About this exercise: Below are some records; quote exactly the lines from the one that contains "Container Aménagé" through the one that contains "Container tribune : devis", inclusive, and no others.

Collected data
====================
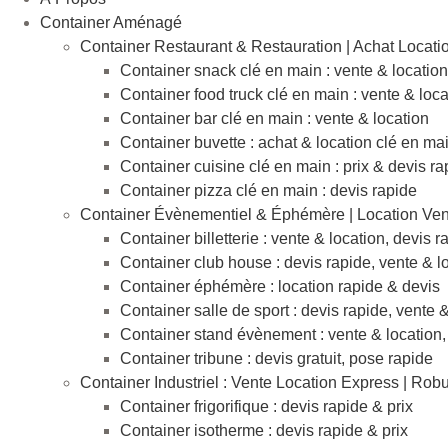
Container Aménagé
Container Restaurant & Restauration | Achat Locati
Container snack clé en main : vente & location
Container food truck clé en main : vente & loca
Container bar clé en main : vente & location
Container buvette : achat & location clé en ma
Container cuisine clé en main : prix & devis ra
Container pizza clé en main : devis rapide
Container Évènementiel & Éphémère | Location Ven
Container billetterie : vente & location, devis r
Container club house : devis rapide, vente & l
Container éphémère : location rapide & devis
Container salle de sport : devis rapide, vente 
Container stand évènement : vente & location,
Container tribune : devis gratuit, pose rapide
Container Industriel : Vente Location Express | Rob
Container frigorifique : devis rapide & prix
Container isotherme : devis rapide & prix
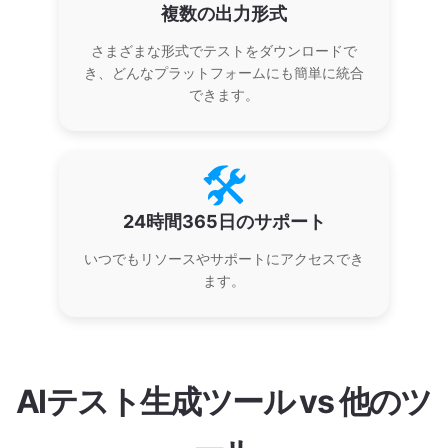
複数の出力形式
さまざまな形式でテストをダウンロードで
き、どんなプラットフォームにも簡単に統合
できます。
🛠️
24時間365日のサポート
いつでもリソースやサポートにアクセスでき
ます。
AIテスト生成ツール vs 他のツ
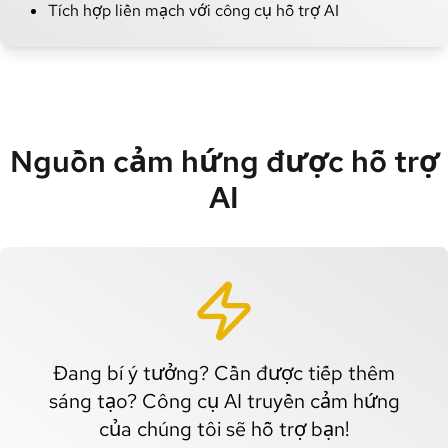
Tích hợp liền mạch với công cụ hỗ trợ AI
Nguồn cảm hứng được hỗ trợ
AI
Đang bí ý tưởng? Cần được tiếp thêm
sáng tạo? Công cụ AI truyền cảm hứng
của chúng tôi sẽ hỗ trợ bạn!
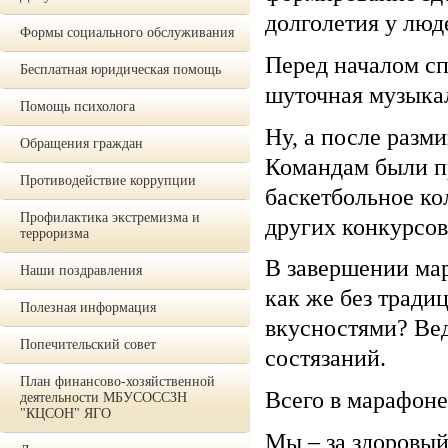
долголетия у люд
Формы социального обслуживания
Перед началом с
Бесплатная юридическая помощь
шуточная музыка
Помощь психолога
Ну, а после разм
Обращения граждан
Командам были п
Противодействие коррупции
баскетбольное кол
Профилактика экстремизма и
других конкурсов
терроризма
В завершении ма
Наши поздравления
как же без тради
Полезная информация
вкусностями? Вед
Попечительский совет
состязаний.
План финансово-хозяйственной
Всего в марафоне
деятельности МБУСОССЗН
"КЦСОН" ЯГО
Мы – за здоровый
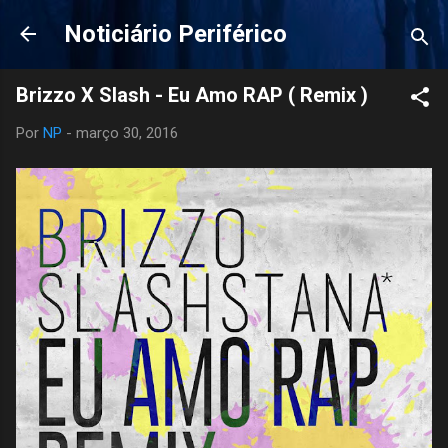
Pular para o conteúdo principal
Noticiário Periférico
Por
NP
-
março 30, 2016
====================
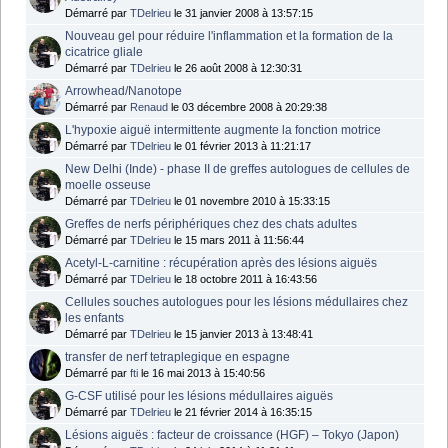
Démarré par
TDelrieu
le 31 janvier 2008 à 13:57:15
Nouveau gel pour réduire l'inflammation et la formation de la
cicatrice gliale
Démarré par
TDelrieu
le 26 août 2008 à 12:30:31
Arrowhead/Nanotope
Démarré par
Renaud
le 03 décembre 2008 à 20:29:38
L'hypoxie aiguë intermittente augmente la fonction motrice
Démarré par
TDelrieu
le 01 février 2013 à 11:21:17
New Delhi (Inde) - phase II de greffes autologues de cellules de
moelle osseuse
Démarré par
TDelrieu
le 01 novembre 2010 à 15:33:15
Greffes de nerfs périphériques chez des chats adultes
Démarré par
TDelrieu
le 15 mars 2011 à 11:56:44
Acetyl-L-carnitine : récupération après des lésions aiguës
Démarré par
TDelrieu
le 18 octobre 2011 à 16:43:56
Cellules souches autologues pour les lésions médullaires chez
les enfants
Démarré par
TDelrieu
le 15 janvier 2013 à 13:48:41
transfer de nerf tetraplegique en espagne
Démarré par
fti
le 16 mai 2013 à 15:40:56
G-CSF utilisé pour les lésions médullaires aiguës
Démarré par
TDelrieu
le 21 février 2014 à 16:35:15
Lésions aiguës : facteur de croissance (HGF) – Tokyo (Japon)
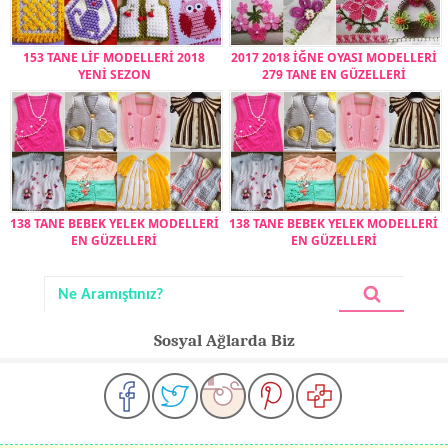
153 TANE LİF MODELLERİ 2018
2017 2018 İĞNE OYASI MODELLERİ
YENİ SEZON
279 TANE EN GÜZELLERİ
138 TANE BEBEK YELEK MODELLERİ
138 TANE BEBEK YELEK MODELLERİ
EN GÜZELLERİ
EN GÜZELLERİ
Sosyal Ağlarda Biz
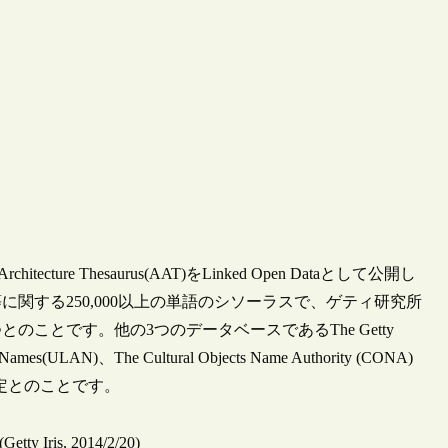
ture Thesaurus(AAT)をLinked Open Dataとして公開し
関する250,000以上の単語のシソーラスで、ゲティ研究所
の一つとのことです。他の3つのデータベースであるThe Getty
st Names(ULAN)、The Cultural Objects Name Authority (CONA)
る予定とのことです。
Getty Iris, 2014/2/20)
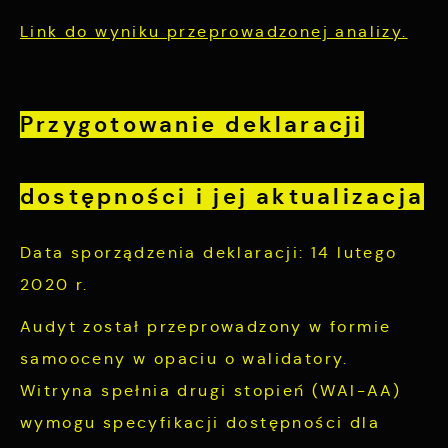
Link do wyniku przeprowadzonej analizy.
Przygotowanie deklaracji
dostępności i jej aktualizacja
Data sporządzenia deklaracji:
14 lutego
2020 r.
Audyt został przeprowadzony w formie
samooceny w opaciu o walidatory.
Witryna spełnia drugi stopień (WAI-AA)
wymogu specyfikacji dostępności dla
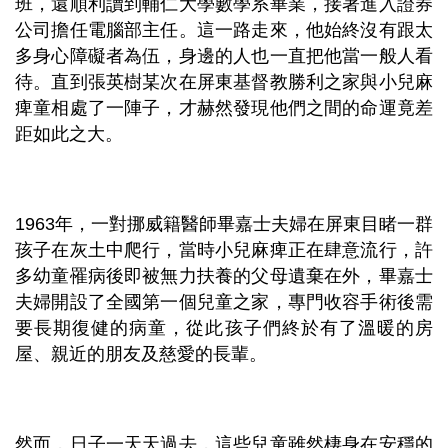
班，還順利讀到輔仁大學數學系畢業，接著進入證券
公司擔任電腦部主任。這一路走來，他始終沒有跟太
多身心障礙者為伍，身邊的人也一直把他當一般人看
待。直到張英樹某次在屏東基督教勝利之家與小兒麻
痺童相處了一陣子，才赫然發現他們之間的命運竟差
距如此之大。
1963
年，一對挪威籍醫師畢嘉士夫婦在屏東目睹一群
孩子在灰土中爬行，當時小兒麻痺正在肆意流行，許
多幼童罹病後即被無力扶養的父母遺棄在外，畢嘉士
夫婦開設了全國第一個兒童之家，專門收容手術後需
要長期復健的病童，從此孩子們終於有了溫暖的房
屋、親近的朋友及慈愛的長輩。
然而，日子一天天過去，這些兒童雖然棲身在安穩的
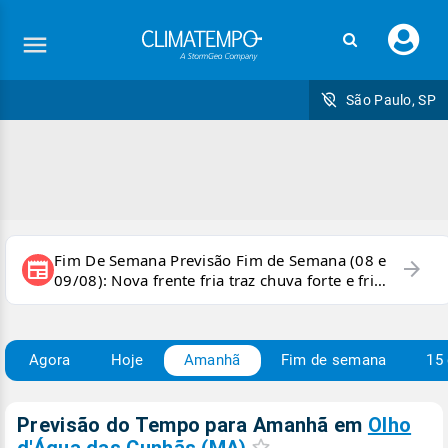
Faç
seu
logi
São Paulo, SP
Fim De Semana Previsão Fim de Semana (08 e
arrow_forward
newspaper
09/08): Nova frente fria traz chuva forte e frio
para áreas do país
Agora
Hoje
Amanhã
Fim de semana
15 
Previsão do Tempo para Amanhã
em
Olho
====================
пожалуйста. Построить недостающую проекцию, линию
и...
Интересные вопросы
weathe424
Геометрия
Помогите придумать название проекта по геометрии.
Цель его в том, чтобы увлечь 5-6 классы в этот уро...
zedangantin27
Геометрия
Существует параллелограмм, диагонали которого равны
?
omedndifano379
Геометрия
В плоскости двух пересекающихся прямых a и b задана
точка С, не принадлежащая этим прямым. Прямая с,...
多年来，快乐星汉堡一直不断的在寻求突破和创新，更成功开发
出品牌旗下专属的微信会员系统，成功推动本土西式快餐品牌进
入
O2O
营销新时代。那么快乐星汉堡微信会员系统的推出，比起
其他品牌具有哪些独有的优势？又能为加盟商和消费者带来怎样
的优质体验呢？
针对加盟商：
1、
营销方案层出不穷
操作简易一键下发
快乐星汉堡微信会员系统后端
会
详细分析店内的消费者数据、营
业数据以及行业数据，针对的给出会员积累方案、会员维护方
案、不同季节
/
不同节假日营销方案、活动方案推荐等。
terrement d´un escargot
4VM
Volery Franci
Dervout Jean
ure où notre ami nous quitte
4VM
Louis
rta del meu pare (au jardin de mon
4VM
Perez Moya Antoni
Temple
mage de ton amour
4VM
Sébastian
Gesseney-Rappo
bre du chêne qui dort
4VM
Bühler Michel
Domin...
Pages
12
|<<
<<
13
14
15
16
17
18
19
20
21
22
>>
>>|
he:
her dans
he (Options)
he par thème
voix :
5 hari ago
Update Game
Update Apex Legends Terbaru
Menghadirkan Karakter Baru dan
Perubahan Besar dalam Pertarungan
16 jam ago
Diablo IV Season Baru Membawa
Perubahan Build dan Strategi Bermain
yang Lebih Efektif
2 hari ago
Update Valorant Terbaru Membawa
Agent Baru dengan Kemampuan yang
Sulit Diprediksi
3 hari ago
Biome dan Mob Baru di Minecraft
====================
Task response:
Container Aménagé
Container Restaurant & Restauration | Achat Locati
Container snack clé en main : vente & location
Container food truck clé en main : vente & loca
Container bar clé en main : vente & location
Container buvette : achat & location clé en ma
Container cuisine clé en main : prix & devis ra
Container pizza clé en main : devis rapide
Container Évènementiel & Éphémère | Location Ven
Container billetterie : vente & location, devis r
Container club house : devis rapide, vente & l
Container éphémère : location rapide & devis
Container salle de sport : devis rapide, vente 
Container stand évènement : vente & location,
Container tribune : devis gratuit, pose rapide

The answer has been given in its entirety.